[A giant fern hedge.] The huts I visited deserve no special description. Composed of bamboos and palm-leaves, they are not essentially different from the dwellings of poor Filipinos; and in their neighborhood were small fields planted with batata, maize, caladium and sugar-cane, and enclosed by magnificent polypody ferns. One of the highest of these, which I caused to be felled for the purpose, measured in the stem nine meters, thirty centimeters; in the crown, two meters, twelve centimeters; and its total length was eleven meters, forty-two centimeters or over thirty-six feet.

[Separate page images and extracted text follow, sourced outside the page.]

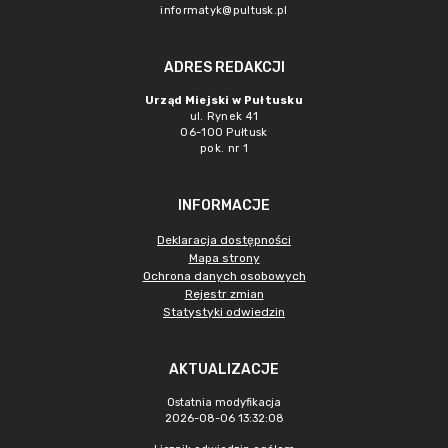
informatyk@pultusk.pl
ADRES REDAKCJI
Urząd Miejski w Pułtusku
ul. Rynek 41
06-100 Pułtusk
pok. nr 1
INFORMACJE
Deklaracja dostępności
Mapa strony
Ochrona danych osobowych
Rejestr zmian
Statystyki odwiedzin
AKTUALIZACJE
Ostatnia modyfikacja
2026-08-06 13:32:08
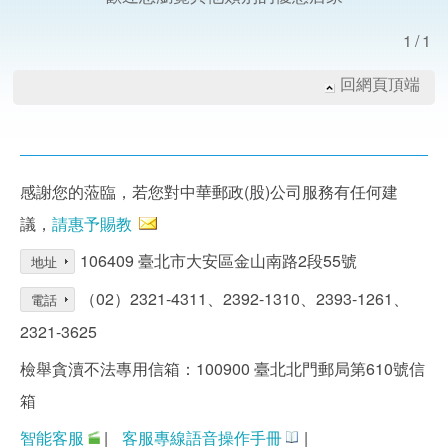
1/1
回網頁頂端
感謝您的蒞臨，若您對中華郵政(股)公司服務有任何建
議，
請惠予賜教
106409 臺北市大安區金山南路2段55號
地址
（02）2321-4311、2392-1310、2393-1261、
電話
2321-3625
檢舉貪瀆不法專用信箱：100900 臺北北門郵局第610號信
箱
智能客服
|
客服專線語音操作手冊
|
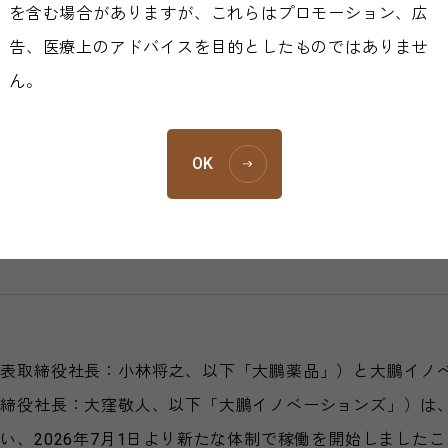
ニュースリリース
2026年
大鵬イノベーショ
を含む場合がありますが、これらはプロモーション、広
2026年07月
告、医療上のアドバイスを目的としたものではありませ
大鵬薬品工業株式
ん。
大鵬イノベーションズ株式
OK
体制へ 早期臨床開発機能を新設
代表取締役社長：小林将之、以下「大鵬薬品」）と大鵬イノ
取締役社長：大窪敬人、以下「大鵬イノベーションズ」）は
、2026年7月1日より新たな体制で稼働を開始しましたこ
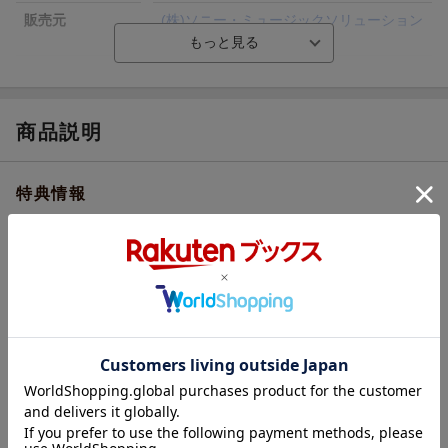
販売元
(株)ソニー・ミュージックソリューション
ズ
総曲数
ー／-／-／-(アルバム)
収録時間
ー／ー／ー／ー
商品説明
品番
SMCL-806/9
特典情報
※数量に限りがございます。お早めにご注文ください。無くなり次第、当ペ
ージ上で終了告知をさせていただきます。
楽天ブックス限定先着特典
オリジナル特典
アクリルコースター
早期予約特典
特典
HoneyWorks特製オリジナルカレンダー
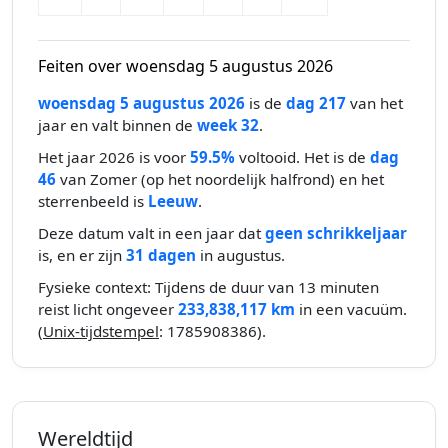
Feiten over woensdag 5 augustus 2026
woensdag 5 augustus 2026
is de
dag 217
van het
jaar en valt binnen de
week 32
.
Het jaar 2026 is voor
59.5%
voltooid. Het is de
dag
46
van Zomer (op het noordelijk halfrond) en het
sterrenbeeld is
Leeuw
.
Deze datum valt in een jaar dat
geen schrikkeljaar
is, en er zijn
31 dagen
in augustus.
Fysieke context: Tijdens de duur van 13 minuten
reist licht ongeveer
233,838,117 km
in een vacuüm.
(
Unix-tijdstempel
: 1785908386).
Wereldtijd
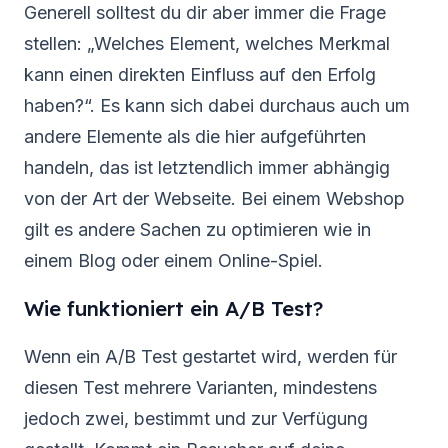
Generell solltest du dir aber immer die Frage
stellen: „Welches Element, welches Merkmal
kann einen direkten Einfluss auf den Erfolg
haben?“. Es kann sich dabei durchaus auch um
andere Elemente als die hier aufgeführten
handeln, das ist letztendlich immer abhängig
von der Art der Webseite. Bei einem Webshop
gilt es andere Sachen zu optimieren wie in
einem Blog oder einem Online-Spiel.
Wie funktioniert ein A/B Test?
Wenn ein A/B Test gestartet wird, werden für
diesen Test mehrere Varianten, mindestens
jedoch zwei, bestimmt und zur Verfügung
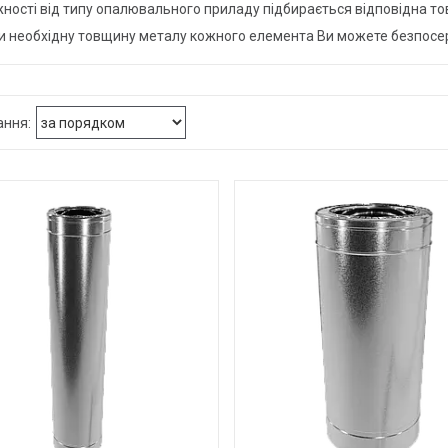
жності від типу опалювального приладу підбирається відповідна т
и необхідну товщину металу кожного елемента Ви можете безпосер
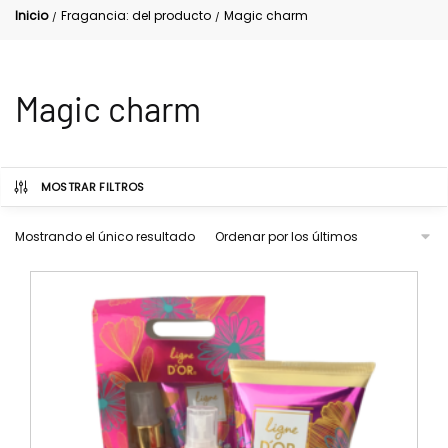
Inicio
Fragancia: del producto
Magic charm
/
/
Magic charm
MOSTRAR FILTROS
Mostrando el único resultado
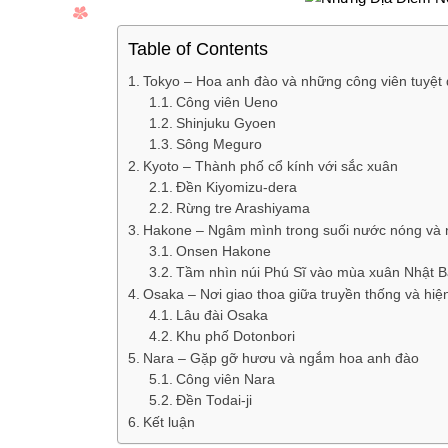
Table of Contents
Tokyo – Hoa anh đào và những công viên tuyệt
Công viên Ueno
Shinjuku Gyoen
Sông Meguro
Kyoto – Thành phố cổ kính với sắc xuân
Đền Kiyomizu-dera
Rừng tre Arashiyama
Hakone – Ngâm mình trong suối nước nóng và 
Onsen Hakone
Tầm nhìn núi Phú Sĩ vào mùa xuân Nhật 
Osaka – Nơi giao thoa giữa truyền thống và hiện
Lâu đài Osaka
Khu phố Dotonbori
Nara – Gặp gỡ hươu và ngắm hoa anh đào
Công viên Nara
Đền Todai-ji
Kết luận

[Simple stringed instruments.] A young lad produced music on a kind of lute, called baringbau; consisting of the dry shaft of the scitamina stretched in the form of a bow by means of a thin tendril instead of gut. Half a coco shell is fixed in the middle of the bow, which, when playing, is placed against the abdomen, and serves as a sounding board; and the string when struck with a short wand, gave out a pleasing humming sound, realizing the idea of the harp and plectrum in their simplest forms. Others accompanied the musician on Jews’ harps of bamboos, as accurate as those of the Mintras on the Malay Peninsula; and there was one who played on a guitar, which he had himself made, but after a European pattern. The hut contained no utensils besides bows, arrows, and a cooking pot. The possessor of clothes bore them on his person. I found the women as decently clad as the Filipino Christian women, and carrying, besides, a forest knife, or bolo. As a mark of entire confidence, I was taken into the tobacco fields, which were well concealed and protected by foot-lances; and they appeared to be carefully looked after.
[The people and their crops.] The result of my familiarity with this people, both before and after this opportunity, may be briefly summed up: They live on the higher slopes of the mountain, never, indeed, below 1,500 feet; each family by itself. It is difficult to ascertain how many of them there may now be, as but little intercourse takes place amongst them. In the part of the mountain belonging to the district of Goa, their number is estimated at about fifty men and twenty women, including the children: but twenty years before the population was more numerous. Their food consists principally of batata, besides some gabi (caladium). A little maize is likewise cultivated, as well as some ubi (dioscorea), and a small quantity of sugar-cane for chewing.